Beagle with separation anxiety waiting at window for owner.

COVID-19 and Separation Anxiety in Dogs

While staying at home is meant to help us reduce the spread of COVID-19 and flatten the curve, there are some other unintended benefits – especially for our canine friends.

Our dogs love having us home all day, and although the additional quality time is wonderful, it’s important to remember that things won’t always stay this way. Just as it took some time to adjust to our “new normal,” it will take additional time to adjust once again as the economy begins to open up and we head back to work.

Why do some dogs experience separation anxiety?

It’s hard to say for sure why some purebred puppies and dogs experience separation anxiety, but it is a condition that can affect all dogs.

Dogs can experience separation anxiety when they’ve formed a strong bond or attachment to one caregiver. Dramatic change can also be known to trigger the disorder.

 What does separation anxiety look like in dogs?

Just like anxiety in humans, anxiety in dogs can manifest itself in many different ways. Some dogs might urinate or defecate in the house, destroy furniture, display aggressive behaviour, appear restless, pace, pant or bark excessively if they are unable to find comfort when left alone or separated from their owners.

Discuss your dog’s behaviour with your veterinary professional for a diagnosis and further guidance.

Will my dog suffer from separation anxiety when I go back to work?

It’s hard to say for sure, but if your dog is typically prone to anxiousness, your return to work could trigger some fear of separation.

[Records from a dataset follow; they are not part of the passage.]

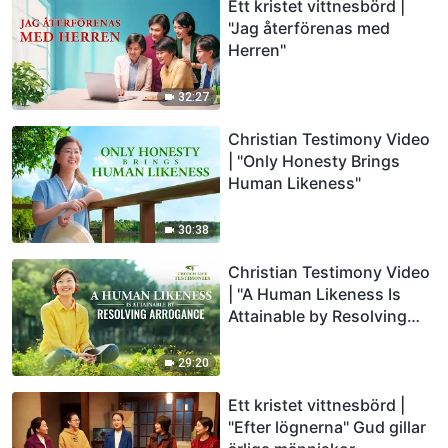
Ett kristet vittnesbörd |
"Jag återförenas med
Herren"
32:27
Christian Testimony Video
| "Only Honesty Brings
Human Likeness"
30:38
Christian Testimony Video
| "A Human Likeness Is
Attainable by Resolving
Arrogance"
29:20
Ett kristet vittnesbörd |
"Efter lögnerna" Gud gillar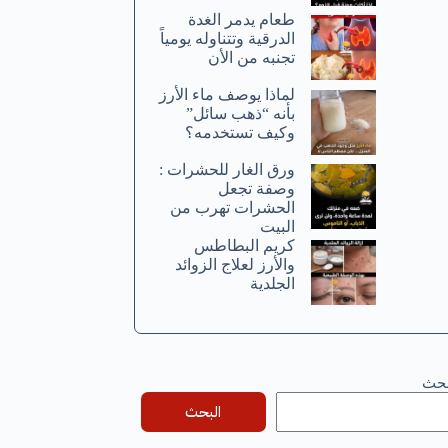
طعام يدمر الغدة
الدرقية وتتناوله يومياً
تجنبه من الأن
لماذا يوصف ماء الأرز
بأنه “ذهب سائل”
وكيف تستخدمه؟
ورق الغار للحشرات :
وصفة تجعل
الحشرات تهرب من
البيت
كريم البطاطس
والأرز لعلاج الزوائد
الجلدية
بحث
البحث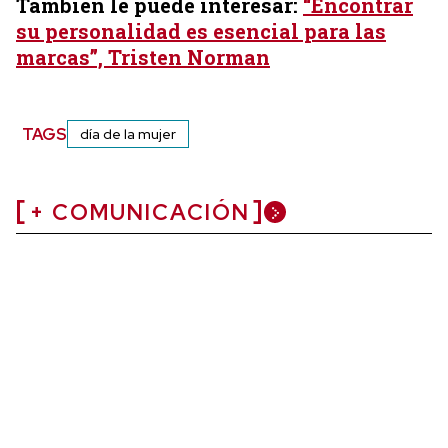
También le puede interesar:
“Encontrar
su personalidad es esencial para las
marcas”, Tristen Norman
TAGS
día de la mujer
+ COMUNICACIÓN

Many dogs can experience separation anxiety after a period of prolonged attachment to their owners, including during summer break, extended unemployment, or parental leaves.

What can I do now to limit my dog’s anxiousness following my return to work?

Veterinary experts recommend taking simple steps now to reduce your dog’s feelings of anxiousness and loneliness following the pandemic:

  • Practice social distancing. Yes, you read that right! Work on giving your pup some space while you’re still at home and encourage them to spend periods of time alone.
  • Gradually increase periods of time spent apart. Start small and work up to longer periods without your pooch. If you are well and your local restrictions allow it, go for a walk without your dog or a drive to give them some space.
  • Stick to routine. Dogs thrive on routine – knowing what to expect can give your pup a sense of normalcy. Time meals and walks at intervals that will be consistent when you return to work to reduce uncertainty.
  • Stay active! Giving your dog a good exercise session with a walk or vigorous play can help burn off energy and can increase the likelihood that they’ll stay relaxed and calm while you’re away.

 Staying positive is another key to helping reduce feelings of separation anxiety for your dog – dogs can pick up on our emotional cues and feelings. Stay optimistic about your return to work and your dog’s ability to adjust – together, you’ve got this!